- ACTION ITEM -
The response must contain every line below in which "لوازم" appears.

- PROVIDED MATERIAL -
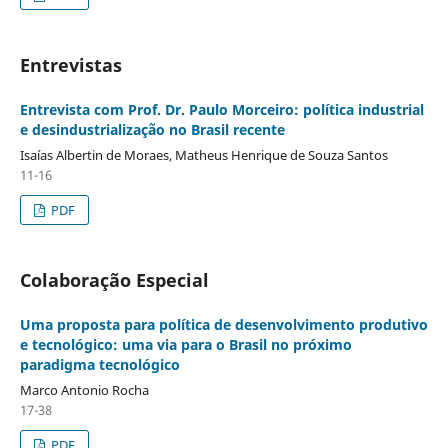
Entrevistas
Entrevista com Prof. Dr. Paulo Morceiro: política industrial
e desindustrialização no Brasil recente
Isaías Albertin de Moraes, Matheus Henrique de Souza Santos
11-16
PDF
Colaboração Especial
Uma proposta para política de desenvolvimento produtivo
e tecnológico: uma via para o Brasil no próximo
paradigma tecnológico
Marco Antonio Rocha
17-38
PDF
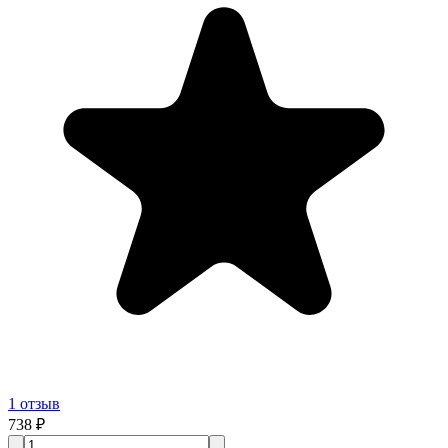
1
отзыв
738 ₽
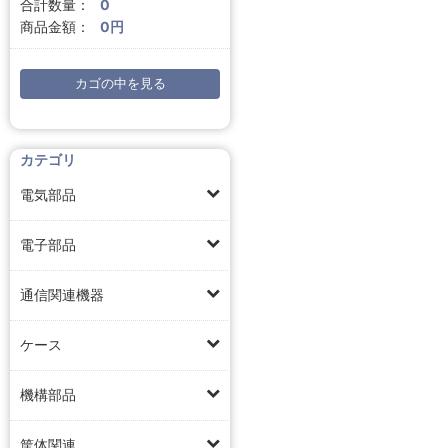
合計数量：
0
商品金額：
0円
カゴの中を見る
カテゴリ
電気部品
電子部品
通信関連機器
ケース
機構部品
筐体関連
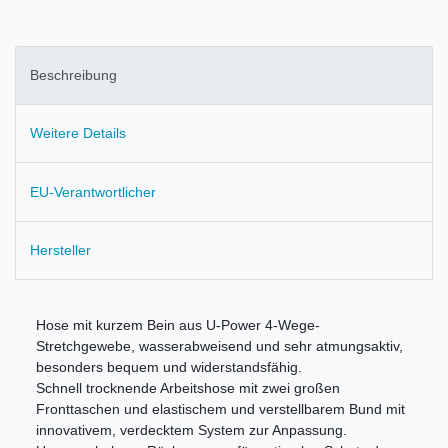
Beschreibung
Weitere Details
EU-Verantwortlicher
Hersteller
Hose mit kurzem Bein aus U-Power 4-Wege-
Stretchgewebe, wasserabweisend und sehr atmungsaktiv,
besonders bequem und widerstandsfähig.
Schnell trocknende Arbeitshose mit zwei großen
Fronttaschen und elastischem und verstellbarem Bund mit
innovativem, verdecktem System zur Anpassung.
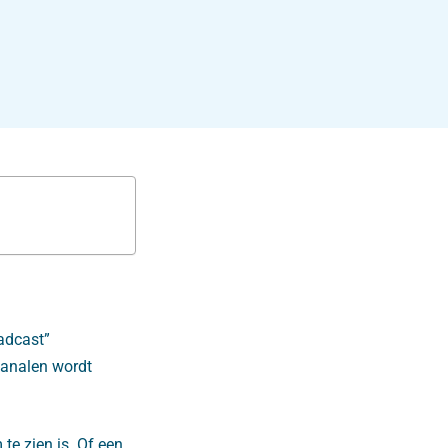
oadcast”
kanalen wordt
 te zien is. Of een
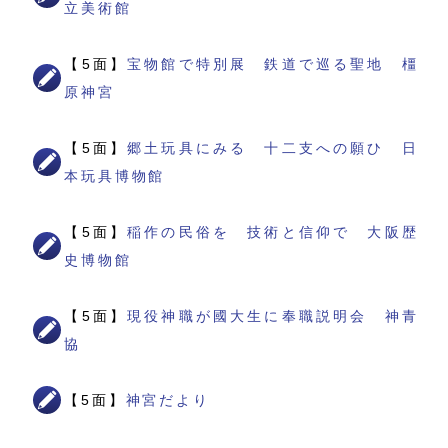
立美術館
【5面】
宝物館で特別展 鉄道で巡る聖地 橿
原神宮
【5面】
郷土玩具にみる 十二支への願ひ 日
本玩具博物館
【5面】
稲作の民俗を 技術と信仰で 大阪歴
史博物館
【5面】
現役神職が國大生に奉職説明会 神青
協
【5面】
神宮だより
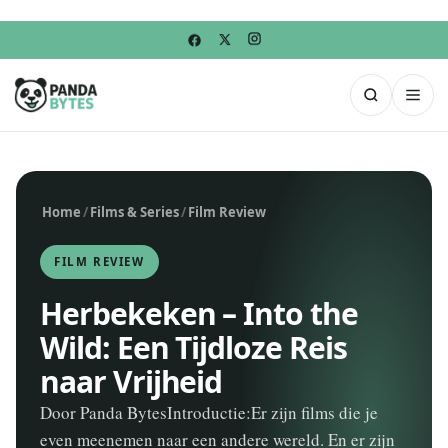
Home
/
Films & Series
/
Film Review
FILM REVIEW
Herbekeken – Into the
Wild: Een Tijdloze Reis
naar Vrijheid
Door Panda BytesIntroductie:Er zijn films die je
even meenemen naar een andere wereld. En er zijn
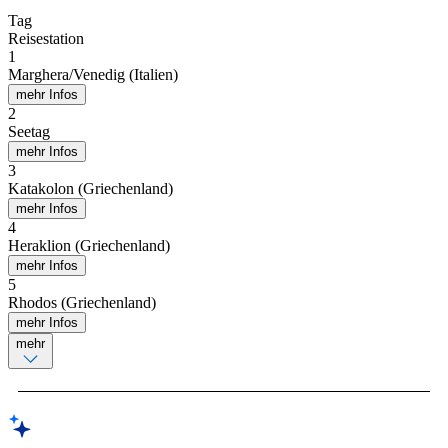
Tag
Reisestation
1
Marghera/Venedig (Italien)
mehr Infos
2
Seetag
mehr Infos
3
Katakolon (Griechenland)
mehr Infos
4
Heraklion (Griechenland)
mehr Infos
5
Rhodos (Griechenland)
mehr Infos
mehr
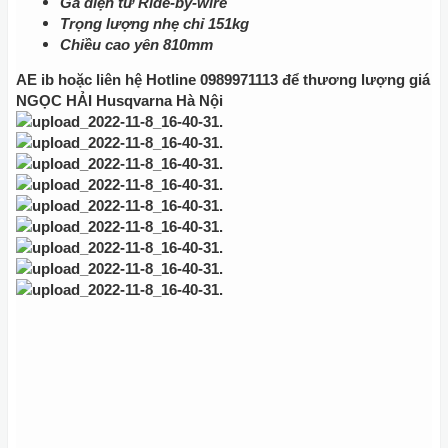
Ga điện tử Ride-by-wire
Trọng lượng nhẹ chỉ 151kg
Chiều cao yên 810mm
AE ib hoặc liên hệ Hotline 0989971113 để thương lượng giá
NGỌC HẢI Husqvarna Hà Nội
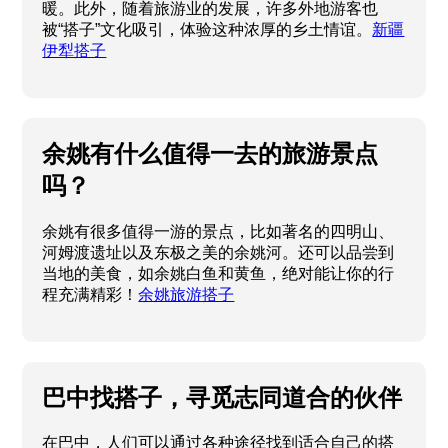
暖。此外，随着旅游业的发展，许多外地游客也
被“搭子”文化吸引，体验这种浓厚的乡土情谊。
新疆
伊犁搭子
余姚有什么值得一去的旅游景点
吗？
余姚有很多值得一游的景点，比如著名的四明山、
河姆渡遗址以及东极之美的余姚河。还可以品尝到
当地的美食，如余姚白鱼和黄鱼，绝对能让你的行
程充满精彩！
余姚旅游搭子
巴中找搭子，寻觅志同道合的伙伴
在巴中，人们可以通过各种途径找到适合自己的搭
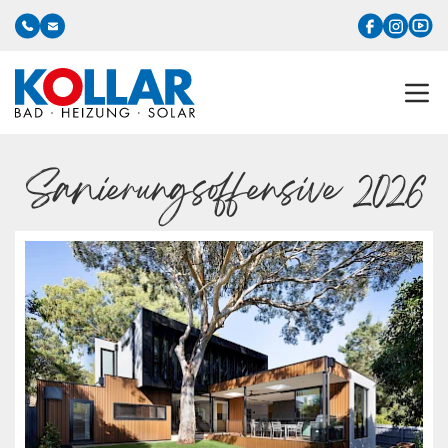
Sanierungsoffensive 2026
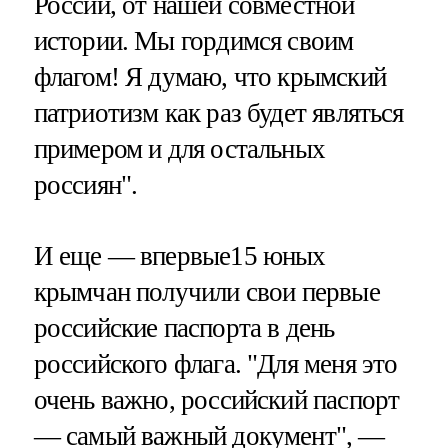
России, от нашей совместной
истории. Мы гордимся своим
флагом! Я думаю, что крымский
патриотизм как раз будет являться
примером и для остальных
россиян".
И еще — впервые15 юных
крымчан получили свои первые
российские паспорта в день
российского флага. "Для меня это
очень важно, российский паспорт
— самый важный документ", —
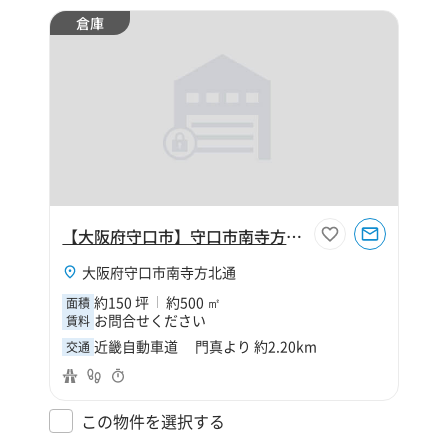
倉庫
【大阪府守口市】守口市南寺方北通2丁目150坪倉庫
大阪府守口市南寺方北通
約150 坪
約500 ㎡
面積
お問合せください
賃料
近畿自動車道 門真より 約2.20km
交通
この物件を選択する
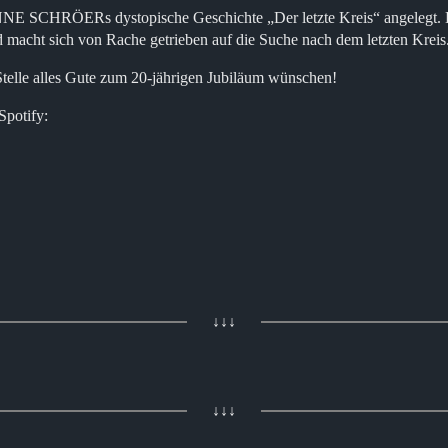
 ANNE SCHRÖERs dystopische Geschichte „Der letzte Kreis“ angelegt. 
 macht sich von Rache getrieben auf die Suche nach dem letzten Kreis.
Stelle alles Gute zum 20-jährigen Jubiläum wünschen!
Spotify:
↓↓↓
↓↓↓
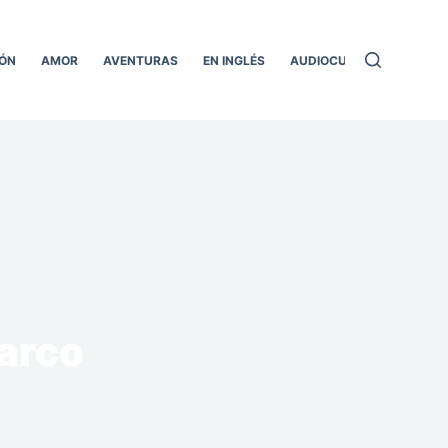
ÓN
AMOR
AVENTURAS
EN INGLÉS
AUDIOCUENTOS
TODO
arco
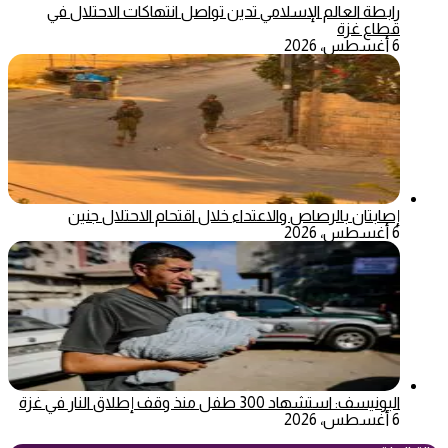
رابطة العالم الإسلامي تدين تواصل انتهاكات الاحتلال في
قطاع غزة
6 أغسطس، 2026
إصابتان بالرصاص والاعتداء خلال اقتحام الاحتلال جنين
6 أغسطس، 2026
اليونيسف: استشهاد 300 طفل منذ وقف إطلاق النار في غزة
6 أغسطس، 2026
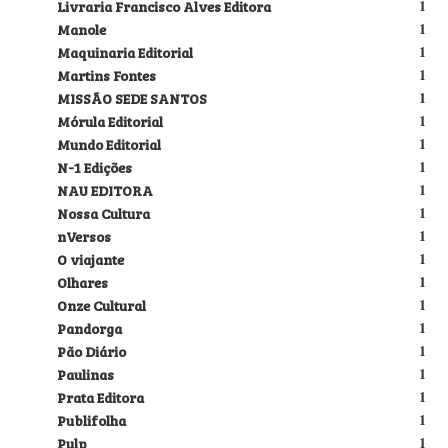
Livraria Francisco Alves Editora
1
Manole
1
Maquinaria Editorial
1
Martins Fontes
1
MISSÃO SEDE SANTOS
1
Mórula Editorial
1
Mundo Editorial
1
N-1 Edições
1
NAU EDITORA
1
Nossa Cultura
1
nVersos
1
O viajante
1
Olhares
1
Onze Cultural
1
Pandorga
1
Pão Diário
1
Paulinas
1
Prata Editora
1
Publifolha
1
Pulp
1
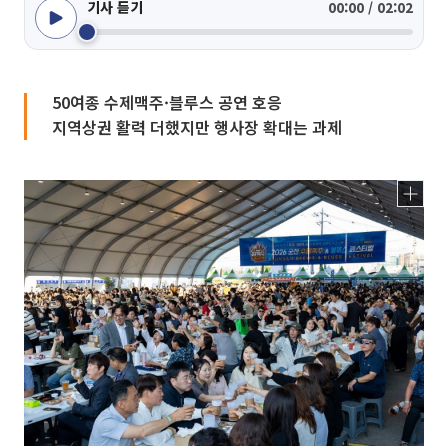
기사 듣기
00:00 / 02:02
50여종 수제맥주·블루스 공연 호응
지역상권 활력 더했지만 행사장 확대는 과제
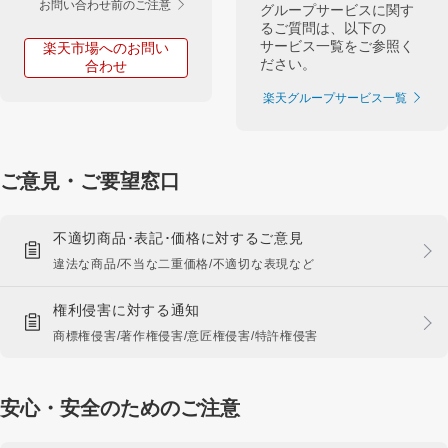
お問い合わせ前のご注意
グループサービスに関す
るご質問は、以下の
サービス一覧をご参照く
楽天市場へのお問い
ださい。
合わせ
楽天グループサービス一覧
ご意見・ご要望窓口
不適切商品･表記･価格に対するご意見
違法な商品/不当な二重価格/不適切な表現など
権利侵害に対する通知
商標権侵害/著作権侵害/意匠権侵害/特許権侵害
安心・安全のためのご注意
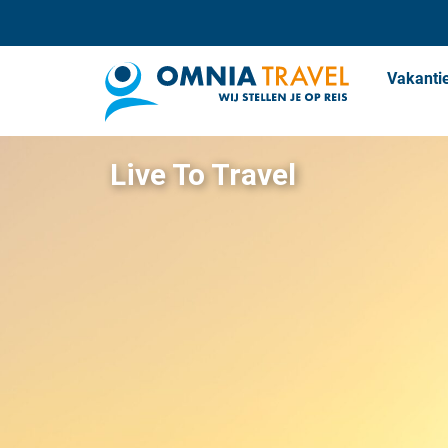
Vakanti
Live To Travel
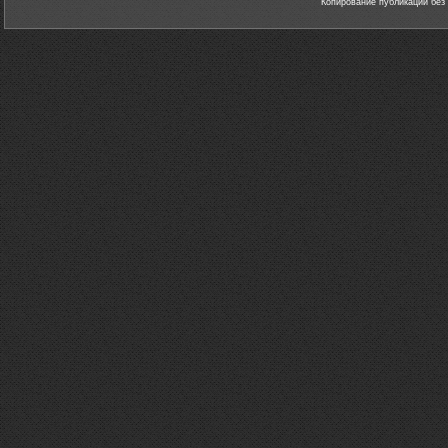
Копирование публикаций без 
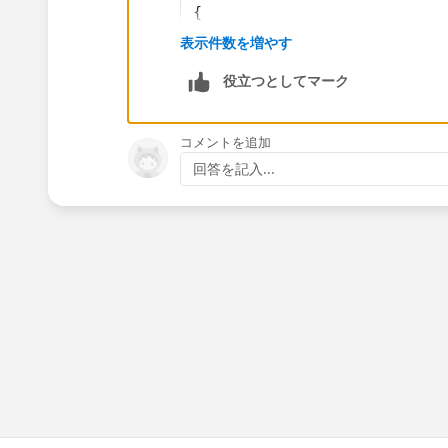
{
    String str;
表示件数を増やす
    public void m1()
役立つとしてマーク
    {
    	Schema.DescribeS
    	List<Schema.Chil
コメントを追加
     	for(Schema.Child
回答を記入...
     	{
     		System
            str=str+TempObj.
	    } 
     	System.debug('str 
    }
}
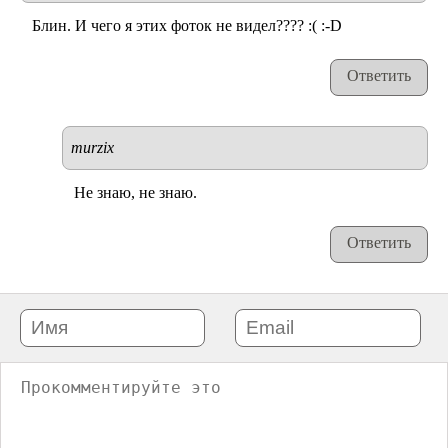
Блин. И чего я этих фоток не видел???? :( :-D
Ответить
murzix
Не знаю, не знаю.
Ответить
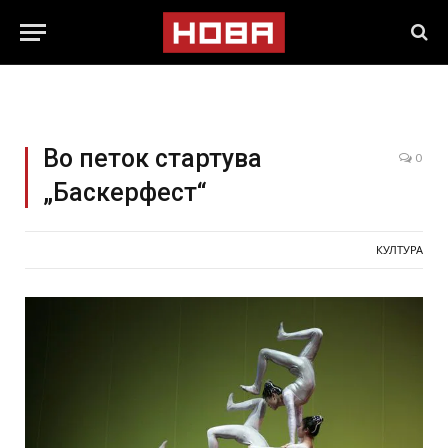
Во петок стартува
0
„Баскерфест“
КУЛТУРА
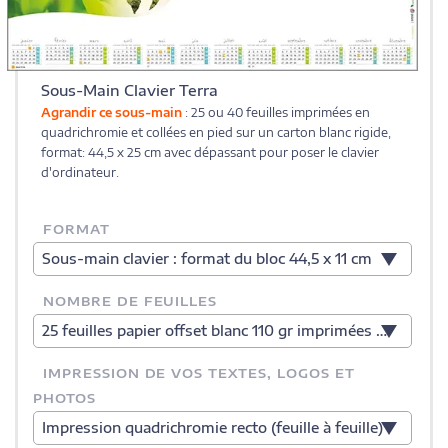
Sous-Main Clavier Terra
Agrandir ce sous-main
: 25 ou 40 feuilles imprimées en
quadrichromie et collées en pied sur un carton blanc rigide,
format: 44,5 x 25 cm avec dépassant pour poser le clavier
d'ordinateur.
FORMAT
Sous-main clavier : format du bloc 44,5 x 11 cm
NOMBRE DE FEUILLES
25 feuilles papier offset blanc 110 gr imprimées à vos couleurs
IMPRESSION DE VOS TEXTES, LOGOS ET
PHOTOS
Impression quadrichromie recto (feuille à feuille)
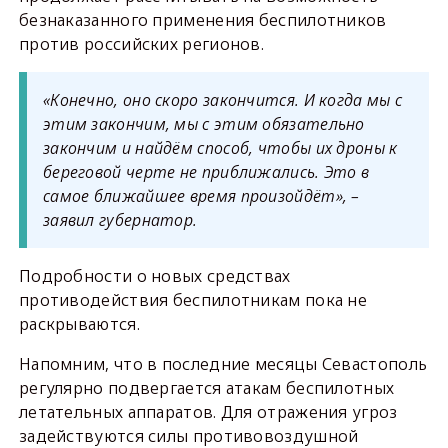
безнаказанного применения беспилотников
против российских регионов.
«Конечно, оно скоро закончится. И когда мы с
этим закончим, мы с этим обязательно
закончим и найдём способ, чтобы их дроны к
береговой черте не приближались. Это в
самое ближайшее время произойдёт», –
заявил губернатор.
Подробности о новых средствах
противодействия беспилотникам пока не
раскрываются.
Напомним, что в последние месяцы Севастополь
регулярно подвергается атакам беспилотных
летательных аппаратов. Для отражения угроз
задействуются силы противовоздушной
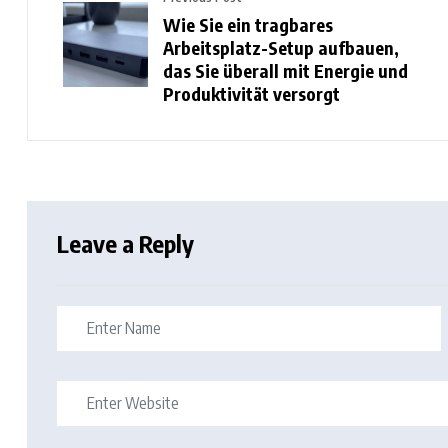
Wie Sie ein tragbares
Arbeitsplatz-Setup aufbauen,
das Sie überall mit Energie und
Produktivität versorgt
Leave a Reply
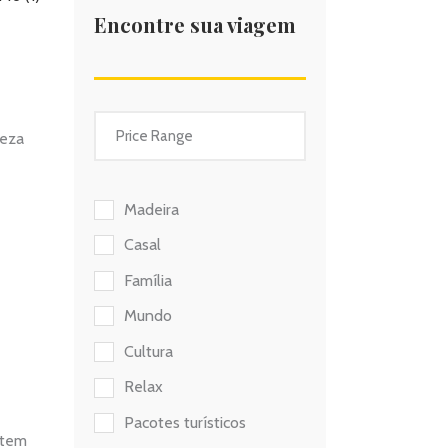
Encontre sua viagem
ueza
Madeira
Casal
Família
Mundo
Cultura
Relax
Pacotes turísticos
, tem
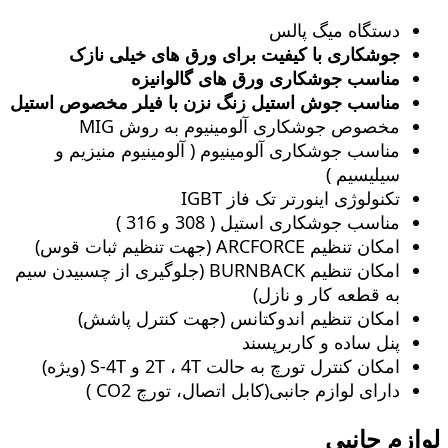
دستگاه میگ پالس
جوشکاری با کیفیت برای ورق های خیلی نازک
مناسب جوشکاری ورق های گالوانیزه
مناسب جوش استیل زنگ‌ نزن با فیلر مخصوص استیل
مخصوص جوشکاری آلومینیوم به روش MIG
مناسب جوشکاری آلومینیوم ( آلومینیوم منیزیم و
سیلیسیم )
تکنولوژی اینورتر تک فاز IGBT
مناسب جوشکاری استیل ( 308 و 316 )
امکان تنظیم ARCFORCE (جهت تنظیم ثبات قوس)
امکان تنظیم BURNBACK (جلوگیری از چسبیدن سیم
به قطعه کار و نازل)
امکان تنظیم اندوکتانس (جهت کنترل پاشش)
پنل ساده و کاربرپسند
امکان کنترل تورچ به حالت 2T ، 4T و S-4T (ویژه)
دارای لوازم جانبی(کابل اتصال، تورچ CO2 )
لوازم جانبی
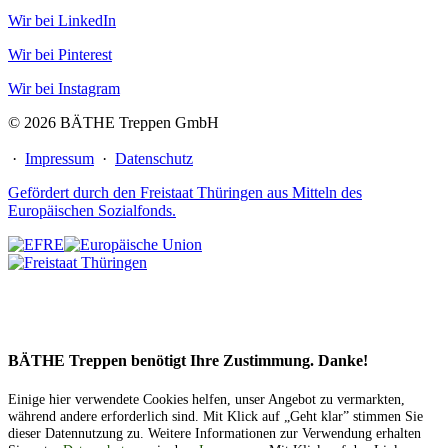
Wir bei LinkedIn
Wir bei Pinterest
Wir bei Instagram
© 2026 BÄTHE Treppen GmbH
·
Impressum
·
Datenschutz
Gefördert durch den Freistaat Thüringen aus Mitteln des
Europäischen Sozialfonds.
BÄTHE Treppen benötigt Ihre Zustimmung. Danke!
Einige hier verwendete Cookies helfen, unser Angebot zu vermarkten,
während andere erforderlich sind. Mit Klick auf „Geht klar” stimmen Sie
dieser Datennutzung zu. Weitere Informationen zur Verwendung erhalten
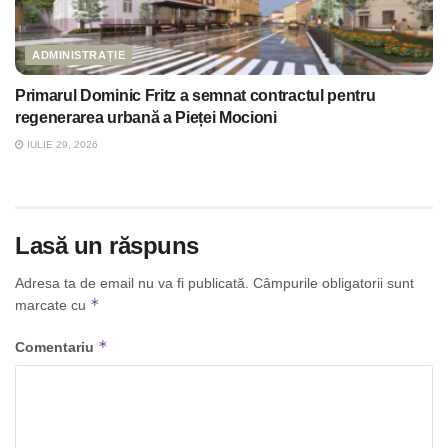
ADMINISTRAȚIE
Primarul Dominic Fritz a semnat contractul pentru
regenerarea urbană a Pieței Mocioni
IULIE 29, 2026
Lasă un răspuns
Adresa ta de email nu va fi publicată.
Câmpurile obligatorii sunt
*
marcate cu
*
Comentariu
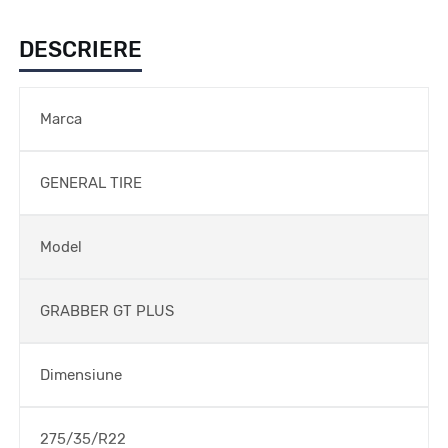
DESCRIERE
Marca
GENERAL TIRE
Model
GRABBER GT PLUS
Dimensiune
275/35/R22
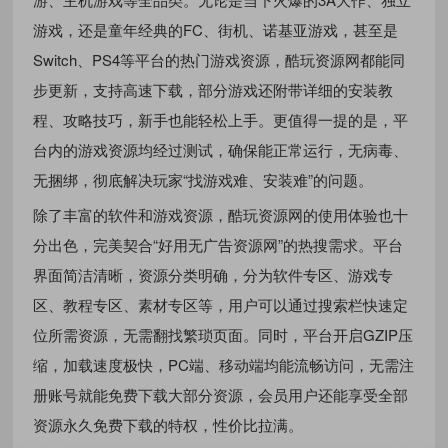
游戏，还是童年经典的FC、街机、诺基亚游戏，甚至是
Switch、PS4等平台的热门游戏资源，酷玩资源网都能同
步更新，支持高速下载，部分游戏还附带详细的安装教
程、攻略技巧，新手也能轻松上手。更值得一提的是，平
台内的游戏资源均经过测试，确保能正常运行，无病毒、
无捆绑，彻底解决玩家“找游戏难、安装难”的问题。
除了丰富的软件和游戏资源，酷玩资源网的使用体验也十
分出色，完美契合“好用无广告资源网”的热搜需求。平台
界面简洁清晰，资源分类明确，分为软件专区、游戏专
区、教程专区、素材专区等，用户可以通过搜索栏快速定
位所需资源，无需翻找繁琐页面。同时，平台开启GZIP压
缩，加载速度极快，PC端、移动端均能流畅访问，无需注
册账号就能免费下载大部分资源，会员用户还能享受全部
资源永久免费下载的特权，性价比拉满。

- YOUR RESPONSE -
دارای لوازم جانبی(کابل اتصال، تورچ CO2 )
لوازم جانبی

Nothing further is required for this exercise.